Wednesday, July 7, 2010

TMI {Sweat}

Annnnnd I'm Telllllllling YOU, I'm not going...
I'm Staying.
I'm Staaaaaying; And you, and you and you...Your gonna Love meeeeeeeeeeeeeee.

If this body could sing; that's what it would be singing to me today.
It does not want to go to the gym. I hurt in places...well I'll just say I hurt.
I woke up craving Capn' Crunch with berries cereal like I was 6 months pregnant again! This body is not making it easy for me. For the record: I had Chobani with a TBS of granola.
I'm gonna go, I just need to trick myself into thinking it'll be a light workout. Although I know it's a lie, because any kind of work-out is going to make me sweat; and the only time I don't sweat is if I'm not doing anything, like lounging in my favorite chair reading a good book.
Sweating is so GROSS. Here's the thing you should know, excessive sweating runs in my family.
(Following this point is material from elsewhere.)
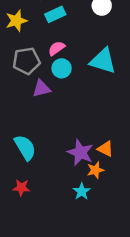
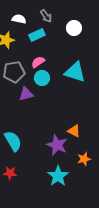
orange triangle: (105, 149) -> (74, 131), moved
orange star: (95, 170) -> (84, 159), moved
cyan star: (82, 191) -> (58, 176), size x1.5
When I was in my prime {twenties} when my body was still slim and firm...I would get pit stains because for what ever freak of nature reason I'd sweat like I was running a marathon. GAG! It was awful. That doesn't happen anymore, this was before all the fancy "clinical" deodorants. I'm just saying going through that was gross, I hate sweating, and why would I want to MAKE myself sweat when there was a time in my life that all I had to do was put on a shirt and I'd sweat through it!
Yesterday, was an all "new" level of gross. I had drips dripping where NOTHING should be dripping. It must have looked like I forgot to wipe my behind, the way I kept rubbing back there. There can not be a more disgusting feeling; I take that back, Last winter when I was sick, I mean sick like you can't move stomach funk, you should be laying next to your toilet, sick...I sneezed and ended up pooping my pants and then puking. But OTHER then that...
Hubby asked the other day, after he got off the scale "Did you weigh yourself?"
"Nope. I don't DO scales."
He looked at me funny.
Sha, like I'm going to step on that thing right after he announces that his 6 foot even skinny-ass frame is "A buck sixty five".
I'm 5'1 3/4" and I KNOW I am nearly NEARLY that. The last time I was at the doctor I remember the nurse had to go up to the 150 mark. I wanted to DIE.
I feel like that nursery rhyme, Jack Prat.
Seriously, 165. I'm going to have to build some muscle on that man.
Have I ever shared with you my skinny me picture? I would make those actresses jealous! (I just spent the last hour looking for it, it's not where I thought it would be and the other place to look, well, I'm not looking there right now. But I promise when I find it, I'll post it. No matter how embarrassing it is for me. Gees, I was awkward back then! I did find a few gems I'll share too; some of my favorites.)
It is getting late I need to go get my sweat on. The sooner I sweat the sooner I can shower. I NEED a shower!

2 comments:

  1. you go girl! and i love those fancy deodorants too! shh....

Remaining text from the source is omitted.